[Data in this exercise — start]

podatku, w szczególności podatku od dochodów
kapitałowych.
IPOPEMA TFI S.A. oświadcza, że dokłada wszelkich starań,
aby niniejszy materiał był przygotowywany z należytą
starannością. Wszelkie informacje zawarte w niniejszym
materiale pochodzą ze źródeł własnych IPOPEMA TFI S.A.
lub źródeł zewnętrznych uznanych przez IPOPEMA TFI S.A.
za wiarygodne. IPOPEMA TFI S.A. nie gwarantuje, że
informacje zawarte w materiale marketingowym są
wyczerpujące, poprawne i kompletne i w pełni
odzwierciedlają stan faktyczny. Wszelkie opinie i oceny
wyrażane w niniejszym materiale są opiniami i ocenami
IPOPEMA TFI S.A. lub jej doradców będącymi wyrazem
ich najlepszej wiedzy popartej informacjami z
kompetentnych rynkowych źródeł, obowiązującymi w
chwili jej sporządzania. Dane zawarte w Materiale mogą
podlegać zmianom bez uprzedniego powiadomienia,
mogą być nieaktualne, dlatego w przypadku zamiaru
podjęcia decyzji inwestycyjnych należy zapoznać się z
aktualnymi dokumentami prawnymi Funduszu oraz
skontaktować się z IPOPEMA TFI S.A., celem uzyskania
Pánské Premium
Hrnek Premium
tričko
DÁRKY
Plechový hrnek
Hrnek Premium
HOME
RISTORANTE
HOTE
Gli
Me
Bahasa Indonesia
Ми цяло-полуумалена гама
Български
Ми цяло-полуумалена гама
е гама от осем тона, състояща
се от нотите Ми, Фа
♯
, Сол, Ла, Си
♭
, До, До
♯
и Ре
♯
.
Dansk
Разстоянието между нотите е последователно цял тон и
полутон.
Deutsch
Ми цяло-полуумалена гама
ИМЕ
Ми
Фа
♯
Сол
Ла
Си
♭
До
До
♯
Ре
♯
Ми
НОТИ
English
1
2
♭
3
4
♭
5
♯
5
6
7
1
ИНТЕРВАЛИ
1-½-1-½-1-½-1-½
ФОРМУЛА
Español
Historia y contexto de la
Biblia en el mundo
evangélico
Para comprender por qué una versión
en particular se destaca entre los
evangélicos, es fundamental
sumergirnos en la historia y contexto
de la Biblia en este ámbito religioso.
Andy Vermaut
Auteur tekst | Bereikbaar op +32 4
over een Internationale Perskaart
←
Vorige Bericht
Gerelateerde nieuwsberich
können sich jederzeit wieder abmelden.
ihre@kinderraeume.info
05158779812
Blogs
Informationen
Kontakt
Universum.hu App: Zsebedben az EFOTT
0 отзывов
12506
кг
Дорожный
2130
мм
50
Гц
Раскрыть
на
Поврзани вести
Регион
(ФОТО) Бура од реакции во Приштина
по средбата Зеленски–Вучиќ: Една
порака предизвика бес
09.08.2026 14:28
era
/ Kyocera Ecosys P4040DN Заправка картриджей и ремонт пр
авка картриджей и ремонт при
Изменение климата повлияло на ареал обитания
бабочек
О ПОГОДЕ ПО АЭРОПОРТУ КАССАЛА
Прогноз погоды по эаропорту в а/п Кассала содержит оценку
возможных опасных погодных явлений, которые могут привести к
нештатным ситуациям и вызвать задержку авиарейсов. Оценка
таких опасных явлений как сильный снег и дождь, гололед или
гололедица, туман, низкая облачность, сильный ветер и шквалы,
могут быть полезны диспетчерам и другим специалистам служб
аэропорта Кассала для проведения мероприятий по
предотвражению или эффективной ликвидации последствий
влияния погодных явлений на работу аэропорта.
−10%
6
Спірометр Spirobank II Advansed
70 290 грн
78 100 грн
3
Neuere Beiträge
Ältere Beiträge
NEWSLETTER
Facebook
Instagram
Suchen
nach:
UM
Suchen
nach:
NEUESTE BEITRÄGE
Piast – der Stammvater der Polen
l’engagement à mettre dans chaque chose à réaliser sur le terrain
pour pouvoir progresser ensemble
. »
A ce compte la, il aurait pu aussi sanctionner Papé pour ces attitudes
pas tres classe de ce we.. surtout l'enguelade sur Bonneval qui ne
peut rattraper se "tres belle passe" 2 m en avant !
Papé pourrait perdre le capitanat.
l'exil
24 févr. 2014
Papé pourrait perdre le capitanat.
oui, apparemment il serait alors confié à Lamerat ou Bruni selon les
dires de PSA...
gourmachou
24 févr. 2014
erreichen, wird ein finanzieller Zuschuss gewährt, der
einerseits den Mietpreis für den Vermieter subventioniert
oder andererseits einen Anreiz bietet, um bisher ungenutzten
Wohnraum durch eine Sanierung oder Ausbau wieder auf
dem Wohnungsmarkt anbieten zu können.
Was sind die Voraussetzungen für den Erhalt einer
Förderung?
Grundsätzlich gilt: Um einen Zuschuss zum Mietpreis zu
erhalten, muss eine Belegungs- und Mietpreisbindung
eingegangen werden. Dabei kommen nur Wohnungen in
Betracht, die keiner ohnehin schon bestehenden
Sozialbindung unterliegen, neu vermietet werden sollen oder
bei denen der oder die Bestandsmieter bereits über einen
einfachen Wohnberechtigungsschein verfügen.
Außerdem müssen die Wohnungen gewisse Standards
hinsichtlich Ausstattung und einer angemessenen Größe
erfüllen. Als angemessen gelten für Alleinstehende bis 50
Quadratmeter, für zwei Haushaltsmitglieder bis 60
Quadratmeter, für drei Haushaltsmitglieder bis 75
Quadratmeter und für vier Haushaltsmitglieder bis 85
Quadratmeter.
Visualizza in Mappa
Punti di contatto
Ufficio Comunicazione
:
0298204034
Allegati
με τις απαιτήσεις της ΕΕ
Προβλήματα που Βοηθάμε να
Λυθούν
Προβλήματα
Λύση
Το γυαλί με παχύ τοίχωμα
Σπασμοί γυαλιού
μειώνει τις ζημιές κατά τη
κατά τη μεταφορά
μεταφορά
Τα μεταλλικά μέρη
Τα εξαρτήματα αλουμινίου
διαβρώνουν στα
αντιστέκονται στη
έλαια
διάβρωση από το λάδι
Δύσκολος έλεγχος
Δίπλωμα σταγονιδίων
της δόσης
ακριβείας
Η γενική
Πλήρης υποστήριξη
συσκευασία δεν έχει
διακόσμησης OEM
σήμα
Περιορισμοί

[Data in this exercise — finish]

- What to produce -
Working from the material above, restate word for word the lines between the line with "О ПОГОДЕ ПО АЭРОПОРТУ КАССАЛА" and the line with "oder andererseits einen", both included, and only those.

- Completed exercise -
О ПОГОДЕ ПО АЭРОПОРТУ КАССАЛА
Прогноз погоды по эаропорту в а/п Кассала содержит оценку
возможных опасных погодных явлений, которые могут привести к
нештатным ситуациям и вызвать задержку авиарейсов. Оценка
таких опасных явлений как сильный снег и дождь, гололед или
гололедица, туман, низкая облачность, сильный ветер и шквалы,
могут быть полезны диспетчерам и другим специалистам служб
аэропорта Кассала для проведения мероприятий по
предотвражению или эффективной ликвидации последствий
влияния погодных явлений на работу аэропорта.
−10%
6
Спірометр Spirobank II Advansed
70 290 грн
78 100 грн
3
Neuere Beiträge
Ältere Beiträge
NEWSLETTER
Facebook
Instagram
Suchen
nach:
UM
Suchen
nach:
NEUESTE BEITRÄGE
Piast – der Stammvater der Polen
l’engagement à mettre dans chaque chose à réaliser sur le terrain
pour pouvoir progresser ensemble
. »
A ce compte la, il aurait pu aussi sanctionner Papé pour ces attitudes
pas tres classe de ce we.. surtout l'enguelade sur Bonneval qui ne
peut rattraper se "tres belle passe" 2 m en avant !
Papé pourrait perdre le capitanat.
l'exil
24 févr. 2014
Papé pourrait perdre le capitanat.
oui, apparemment il serait alors confié à Lamerat ou Bruni selon les
dires de PSA...
gourmachou
24 févr. 2014
erreichen, wird ein finanzieller Zuschuss gewährt, der
einerseits den Mietpreis für den Vermieter subventioniert
oder andererseits einen Anreiz bietet, um bisher ungenutzten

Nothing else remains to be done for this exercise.